Subject to the satisfaction of the conditions for closing of the Equity Issue, the shares issued are expected to be delivered on or about 23 December 2013 by delivery to a separate ISIN pending approval and publication of a listing prospectus. Pending such publication, the Offer Shares will not be tradable on Oslo Børs. Following publication of the Prospectus, the Offer Shares will be transferred to the Company’s ordinary ISIN and thus automatically listed and tradable on Oslo Børs.

Further details of the Equity Issue will be set out in the notice of extraordinary general meeting expected to be dispatched by the Company on or about 26 November 2013 and made available through the Oslo Stock Exchange reporting system. As stated above, the Equity Issue is i.a. subject to approval by the extraordinary general meeting, due approval of the Refinancing Proposal by the relevant bondholders’ meetings, by Statoil and the respective partners, and by the syndicate banks.

The payment date for the Private Placement is expected to be on or about 23 December 2013 with registration and delivery on or about 23 December 2013.

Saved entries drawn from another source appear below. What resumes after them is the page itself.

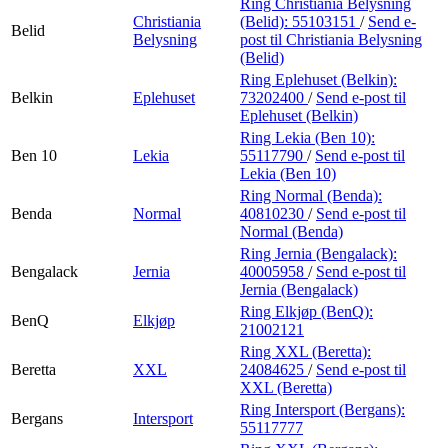
Ring Christiania Belysning
Christiania
(Belid):
55103151
/
Send e-
Belid
Belysning
post
til Christiania Belysning
(Belid)
Ring Eplehuset (Belkin):
Belkin
Eplehuset
73202400
/
Send e-post
til
Eplehuset (Belkin)
Ring Lekia (Ben 10):
Ben 10
Lekia
55117790
/
Send e-post
til
Lekia (Ben 10)
Ring Normal (Benda):
Benda
Normal
40810230
/
Send e-post
til
Normal (Benda)
Ring Jernia (Bengalack):
Bengalack
Jernia
40005958
/
Send e-post
til
Jernia (Bengalack)
Ring Elkjøp (BenQ):
BenQ
Elkjøp
21002121
Ring XXL (Beretta):
Beretta
XXL
24084625
/
Send e-post
til
XXL (Beretta)
Ring Intersport (Bergans):
Bergans
Intersport
55117777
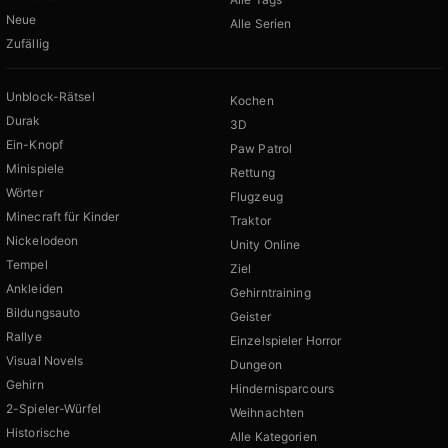
Neue
Alle Serien
Zufällig
Unblock-Rätsel
Kochen
Durak
3D
Ein-Knopf
Paw Patrol
Minispiele
Rettung
Wörter
Flugzeug
Minecraft für Kinder
Traktor
Nickelodeon
Unity Online
Tempel
Ziel
Ankleiden
Gehirntraining
Bildungsauto
Geister
Rallye
Einzelspieler Horror
Visual Novels
Dungeon
Gehirn
Hindernisparcours
2-Spieler-Würfel
Weihnachten
Historische
Alle Kategorien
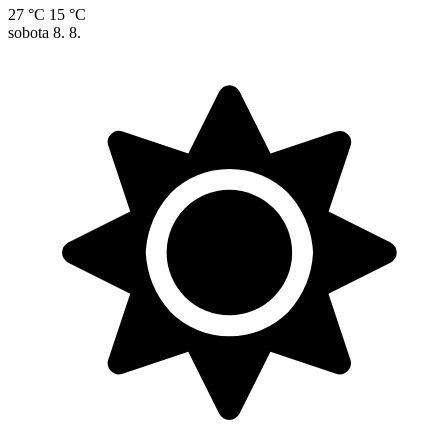
27 °C
15 °C
sobota
8. 8.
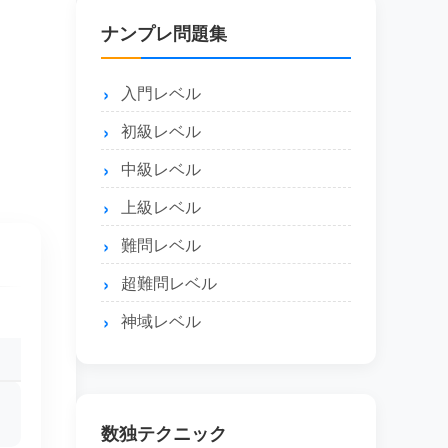
ナンプレ問題集
入門レベル
初級レベル
中級レベル
上級レベル
難問レベル
超難問レベル
神域レベル
数独テクニック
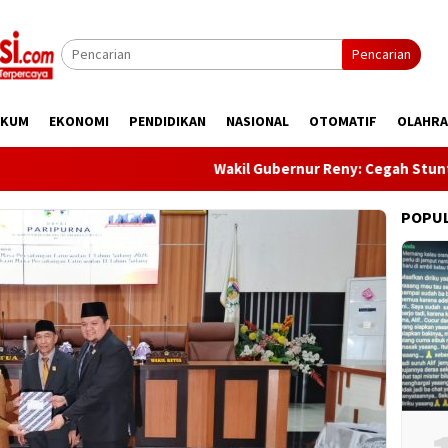
Pencarian
UKUM
EKONOMI
PENDIDIKAN
NASIONAL
OTOMATIF
OLAHR
Wakil Gubernur Reny: Cegah Stunting Dimula
POPU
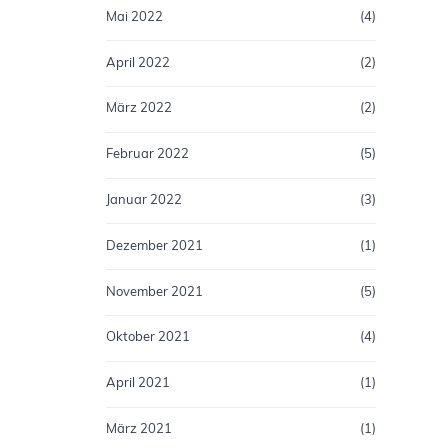
Mai 2022
(4)
April 2022
(2)
März 2022
(2)
Februar 2022
(5)
Januar 2022
(3)
Dezember 2021
(1)
November 2021
(5)
Oktober 2021
(4)
April 2021
(1)
März 2021
(1)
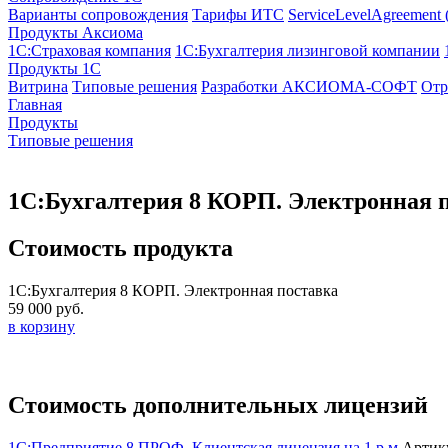
Варианты сопровождения
Тарифы ИТС
ServiceLevelAgreement
Продукты Аксиома
1С:Страховая компания
1С:Бухгалтерия лизинговой компании
Продукты 1С
Витрина
Типовые решения
Разработки
АКСИОМА-СОФТ
Отр
Главная
Продукты
Типовые решения
1С:Бухгалтерия 8 КОРП. Электронная 
Стоимость продукта
1С:Бухгалтерия 8 КОРП. Электронная поставка
59 000 руб.
в корзину
Стоимость дополнительных лицензий
1С:Предприятие 8 ПРОФ. Клиентская лицензия на 1 р.м.
Артик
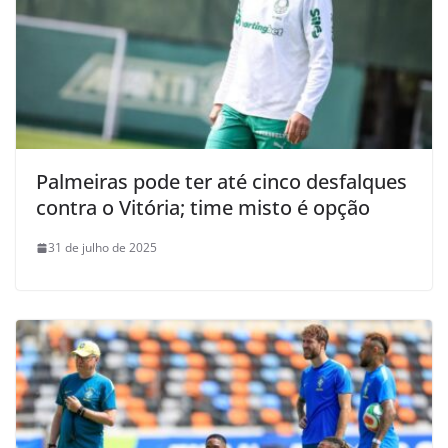
Palmeiras pode ter até cinco desfalques
contra o Vitória; time misto é opção
31 de julho de 2025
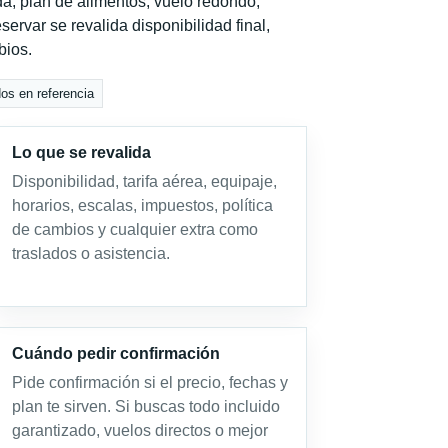
a, plan de alimentos, vuelo redondo,
servar se revalida disponibilidad final,
bios.
dos en referencia
Lo que se revalida
Disponibilidad, tarifa aérea, equipaje,
horarios, escalas, impuestos, política
de cambios y cualquier extra como
traslados o asistencia.
Cuándo pedir confirmación
Pide confirmación si el precio, fechas y
plan te sirven. Si buscas todo incluido
garantizado, vuelos directos o mejor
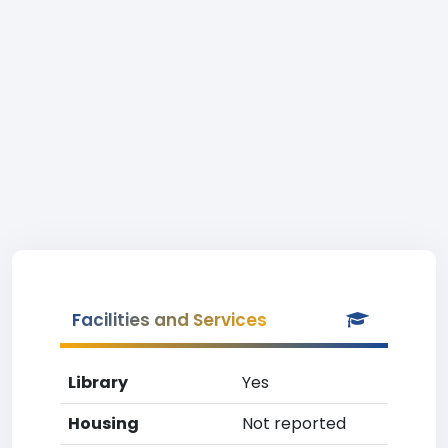
Facilities and Services
Library
Yes
Housing
Not reported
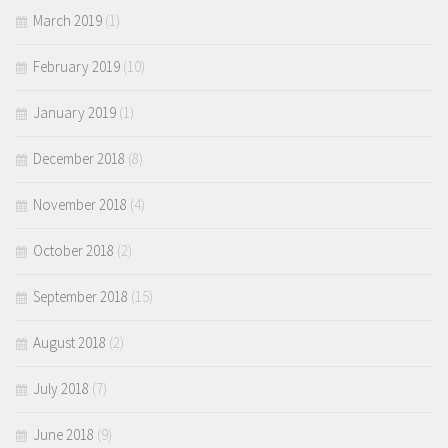
March 2019
(1)
February 2019
(10)
January 2019
(1)
December 2018
(8)
November 2018
(4)
October 2018
(2)
September 2018
(15)
August 2018
(2)
July 2018
(7)
June 2018
(9)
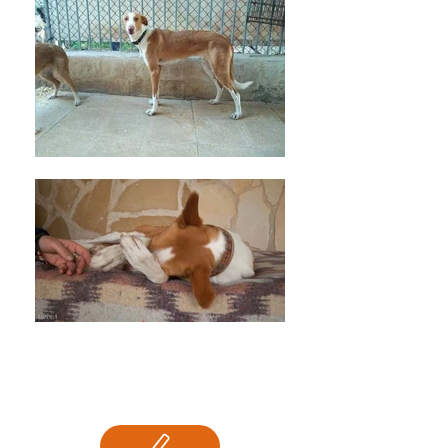
PENNY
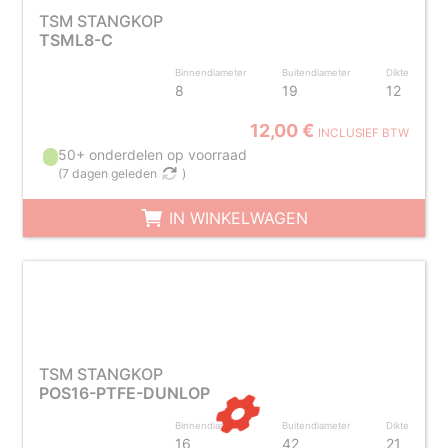
TSM STANGKOP
TSML8-C
Binnendiameter
Buitendiameter
Dikte
8
19
12
12,00 €
INCLUSIEF BTW
50+ onderdelen op voorraad
(
7 dagen geleden
)
IN WINKELWAGEN
TSM STANGKOP
POS16-PTFE-DUNLOP
Binnendiameter
Buitendiameter
Dikte
16
42
21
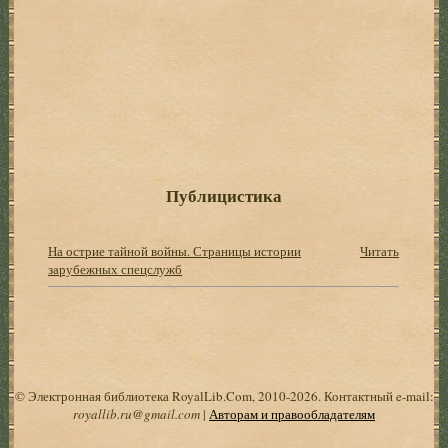
Публицистика
На острие тайной войны. Страницы истории
Читать
зарубежных спецслужб
© Электронная библиотека RoyalLib.Com, 2010-2026. Контактный e-mail:
royallib.ru@gmail.com
|
Авторам и правообладателям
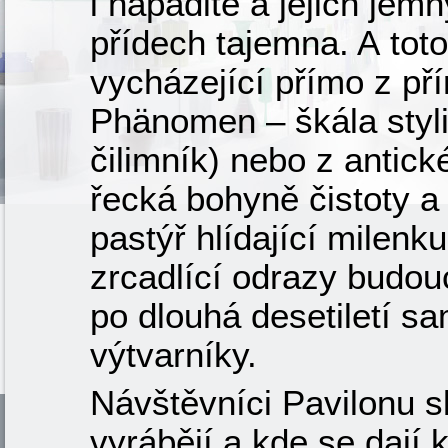
i nápadité a jejich jemn
přídech tajemna. A toto
vycházející přímo z pří
Phänomen – škála styli
čilimník) nebo z antick
řecká bohyně čistoty a
pastýř hlídající milenk
zrcadlící odrazy budouc
po dlouhá desetiletí sa
výtvarníky.
Návštěvníci Pavilonu s
vyrábějí a kde se dají k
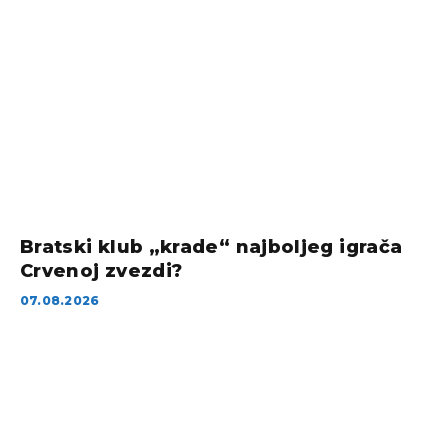
Bratski klub „krade“ najboljeg igrača
Crvenoj zvezdi?
07.08.2026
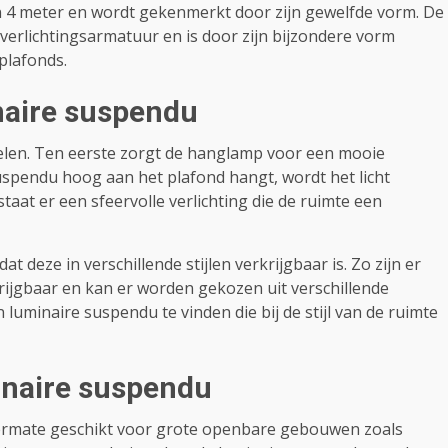
an 4 meter en wordt gekenmerkt door zijn gewelfde vorm. De
erlichtingsarmatuur en is door zijn bijzondere vorm
plafonds.
naire suspendu
elen. Ten eerste zorgt de hanglamp voor een mooie
suspendu hoog aan het plafond hangt, wordt het licht
taat er een sfeervolle verlichting die de ruimte een
 deze in verschillende stijlen verkrijgbaar is. Zo zijn er
rijgbaar en kan er worden gekozen uit verschillende
n luminaire suspendu te vinden die bij de stijl van de ruimte
inaire suspendu
termate geschikt voor grote openbare gebouwen zoals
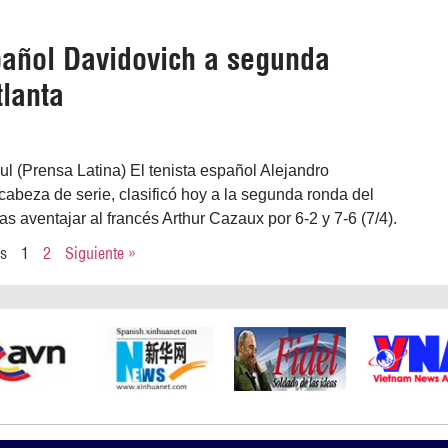
pañol Davidovich a segunda
tlanta
ul (Prensa Latina) El tenista español Alejandro
cabeza de serie, clasificó hoy a la segunda ronda del
ras aventajar al francés Arthur Cazaux por 6-2 y 7-6 (7/4).
es
1
2
Siguiente »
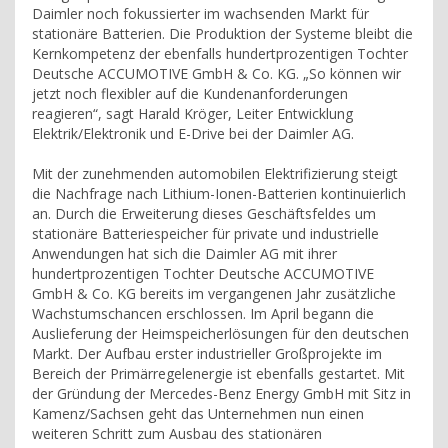
Daimler noch fokussierter im wachsenden Markt für
stationäre Batterien. Die Produktion der Systeme bleibt die
Kernkompetenz der ebenfalls hundertprozentigen Tochter
Deutsche ACCUMOTIVE GmbH & Co. KG. „So können wir
jetzt noch flexibler auf die Kundenanforderungen
reagieren“, sagt Harald Kröger, Leiter Entwicklung
Elektrik/Elektronik und E-Drive bei der Daimler AG.
Mit der zunehmenden automobilen Elektrifizierung steigt
die Nachfrage nach Lithium-Ionen-Batterien kontinuierlich
an. Durch die Erweiterung dieses Geschäftsfeldes um
stationäre Batteriespeicher für private und industrielle
Anwendungen hat sich die Daimler AG mit ihrer
hundertprozentigen Tochter Deutsche ACCUMOTIVE
GmbH & Co. KG bereits im vergangenen Jahr zusätzliche
Wachstumschancen erschlossen. Im April begann die
Auslieferung der Heimspeicherlösungen für den deutschen
Markt. Der Aufbau erster industrieller Großprojekte im
Bereich der Primärregelenergie ist ebenfalls gestartet. Mit
der Gründung der Mercedes-Benz Energy GmbH mit Sitz in
Kamenz/Sachsen geht das Unternehmen nun einen
weiteren Schritt zum Ausbau des stationären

Following completion of the Private Placement, the Company intends to carry out a subsequent repair offering of up to 61 million shares at a subscription price of NOK 2.50, resulting in gross proceeds of up to approximately USD 25 million (NOK 152.5 million), in which the Company expects to grant shareholders holding less than 110,000 shares as of close of trading 22 November 2013 (who are not allocated shares in the Private Placement) non-tradable subscription rights based on their shareholding as of that date (as registered in the VPS on 27 November 2013). Consequently, the shares in the Company will trade exclusive of the right to participate in the Subsequent Offering from and including 25 November 2013. Shareholders allocated shares in the Private Placement will not receive subscription rights, but subscription without subscription rights and oversubscription will be allowed. Shareholders holding shares through a nominee account may risk not receiving subscription rights.

The Convertible Bond Issue
The Convertible Bond will be subordinated unsecured obligations of the Company. The Convertible Bond will be denominated in USD and will have a strike price of 25% above the equity issue price of NOK 2.50 (the strike price will be fixed in USD at the prevailing NOKUSD exchange rate as publicized by Norges Bank on the date of completion of the Convertible Bond issue). The Convertible Bond will have semi-annual coupon payments expected to be in the range of 4.00-6.00% p.a., pricing to be set through an accelerated bookbuilding.
The Company will give preference to current shareholders and investors participating in the Private Placement. Other allocation criteria may include size of the order, the investor quality, timeliness of the order and applicable selling restrictions. Bondholders in the 2011/2016 and 2012/2015 bonds shall have an option to subscribe for and be allocated an aggregate of USD 20,000,000 of the Convertible Bond.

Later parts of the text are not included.